Paper and Fire (The Great Library #2)

“It had a chance,” Jess said. “It didn’t go.”


“It was attracted by her body heat. And stop talking and do as I say!”

Helva’s eyes were fixed on him, too. Her face was a dirty gray, covered in sweat, and he didn’t like the labored way she was breathing. The cobra continued to focus on Jess, which he supposed was the best outcome; if it turned on Helva again, she’d have no chance at all. I could try to shoot it, he thought. If he fired accurately, he might kill it. If he didn’t, it could bite him or Helva, and shooting Helva even with half-strength rounds might kill her, anyway.

“Back away,” Wolfe said again. “Do it, Brightwell!”

It was the snap of command in Wolfe’s voice that made Jess finally comply. He’d grown so used to following the Scholar’s orders as a student that before his forebrain could argue with the order, his hindbrain had already begun to move him backward, one slow scrape of his knees at a time. The snake shivered, as if considering a strike, but it held back and watched him shuffle in retreat.

The hood slowly deflated, and the snake—sleek and fast now—slid off of Helva and made for a darker corner of the room. Jess watched it without moving until he was certain it was set on escape, and then breathed a burning sigh of relief and lunged forward to Helva. She struggled to sit up, but he held her down. “How long?” he asked her. She gave him a weak, pale-lipped smile.

“A few minutes,” she said. “I was afraid he’d bite me again, so I didn’t dare call out. Thanks.”

“For what? I didn’t even kill the thing.” I should have, he thought, looking down at his comrade’s sweating, pallid face. He should have killed it.
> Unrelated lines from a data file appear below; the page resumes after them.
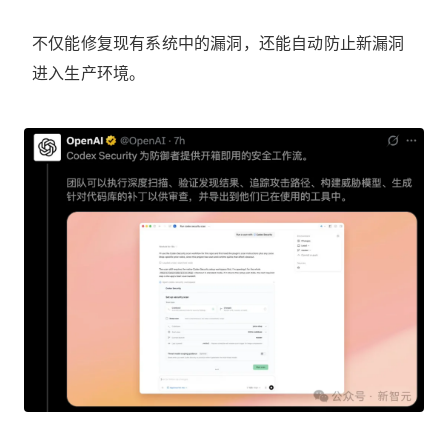
不仅能修复现有系统中的漏洞，还能自动防止新漏洞
进入生产环境。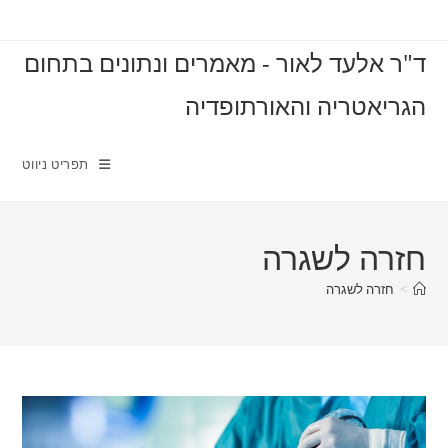
Ski
t
ד"ר אלעד לאור - מאמרים ונתונים בתחום
conten
הגריאטריה והאורתופדיה
תפריט ניווט
חזרה לשגרה
>
חזרה לשגרה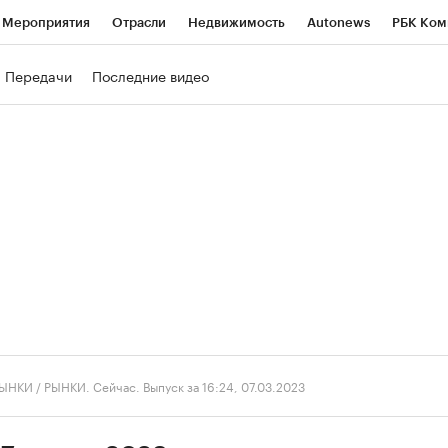
Мероприятия
Отрасли
Недвижимость
Autonews
РБК Ком
ние
РБК Курсы
РБК Life
Тренды
Визионеры
Национальн
Передачи
Последние видео
б
Исследования
Кредитные рейтинги
Франшизы
Газета
роверка контрагентов
Политика
Экономика
Бизнес
Техно
ЫНКИ
/
РЫНКИ. Сейчас. Выпуск за 16:24, 07.03.2023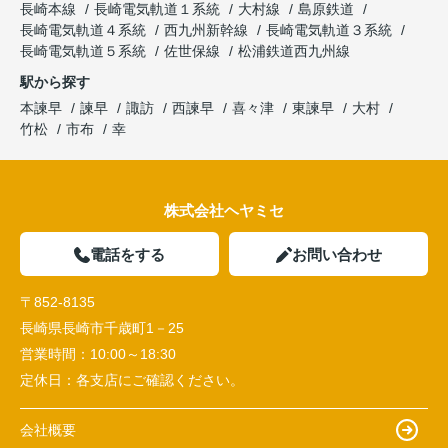
長崎本線
長崎電気軌道１系統
大村線
島原鉄道
長崎電気軌道４系統
西九州新幹線
長崎電気軌道３系統
長崎電気軌道５系統
佐世保線
松浦鉄道西九州線
駅から探す
本諫早
諫早
諏訪
西諫早
喜々津
東諫早
大村
竹松
市布
幸
株式会社ヘヤミセ
電話をする
お問い合わせ
〒852-8135
長崎県長崎市千歳町1－25
営業時間：
10:00～18:30
定休日：
各支店にご確認ください。
会社概要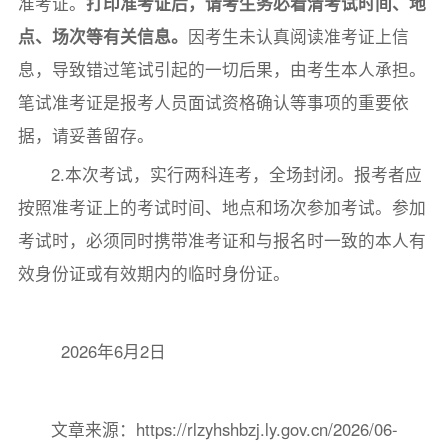
准考证。
打印准考证后，请考生务必看清考试时间、地
点、场次等有关信息。
因考生未认真阅读准考证上信
息，导致错过笔试引起的一切后果，由考生本人承担。
笔试准考证是报考人员面试资格确认等事项的重要依
据，请妥善留存。
2.本次考试，实行两科连考，全场封闭。报考者应
按照准考证上的考试时间、地点和场次参加考试。参加
考试时，必须同时携带准考证和与报名时一致的本人有
效身份证或有效期内的临时身份证。
2026年6月2日
文章来源：https://rlzyhshbzj.ly.gov.cn/2026/06-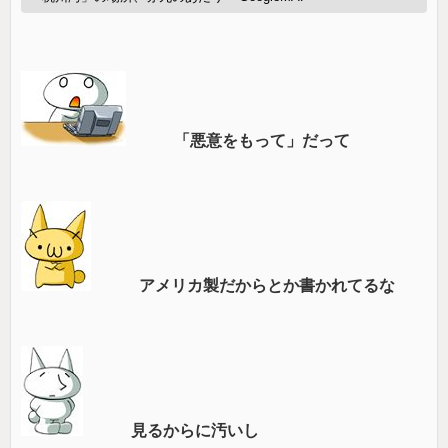
「悪意をもって」だって
アメリカ製だからとか書かれてるな
見るからに汚いし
What if it came back?

The cobra had been shocking enough that he’d all but forgotten the shooting until he became aware it had stopped, and then alarm spread a net over his body, pricking every nerve to alert. He looked back to see Glain stepping through the broken window into the store. She kept her attention fixed on the street outside, but for the moment, at least, it was quiet.

“How is she?” she asked Jess without turning.

“Cobra bite,” he said, which he knew would tell her everything. They should have had a Medica officer with them, if this had been a real mission, but for training all they had were basic first-aid kits, and nothing that would help against that venom. “We need to get her out of here.”

“No,” Glain said. She sounded calm but grim. “Jess, I need you to bring help. Get Santi. Bring back Medica for Helva and anybody else who needs it.”

“You think we’re under real attack.”

Glain nodded sharply but he saw the set of her jaw, the line of her shoulders. She was angry. “Get to the gates,” she said. “Get Santi here and not Feng. Watch your back. Go, Jess.”

He didn’t like leaving her here, all but alone to protect Wolfe, but, then again, there was no one he’d trust more with that job. And, he thought with a bitter spike of awareness, no one she would trust more to risk this. He’d grown up running books for his father through the mazelike, dangerous streets of London. She knew that.

“Here.” Jess pitched her his weapon. “I won’t need it, and it’ll just slow me down.”

Glain caught it one-handed and promptly handed it to Wolfe. When he tried to protest, she fixed him with a straight glare and said, “Take it. We’re beyond all that now, I think.” In Wolfe’s hands, it looked entirely out of place, but Jess well knew the Scholar was no stranger to fighting or killing, if it came to it.

He cast one look down at Helva, who managed a smile. She was holding her own weapon now—a smaller sidearm—and said, “Run fast.”

“Always,” he said, and—mindful of the cobra lurking in the dark corner—moved to the closed back door. He opened it and checked. It seemed clear. The alleyway was bright after the dimness of the shop, and he took a breath to let his eyes adjust, then stepped out and turned to scan the roofs. No one in view, which meant he might have a chance.

Running for his life was a feeling that settled on him like old, familiar clothes. He wasn’t frightened by it: he’d played keep-away with the local London Garda all his childhood, and running in that vast labyrinth of a city was much harder than in these straight lines and clean angles. It meant, though, that there was less cover, less chance to lose pursuers in blind corners and narrow passages. He’d have to make up for that with sheer speed.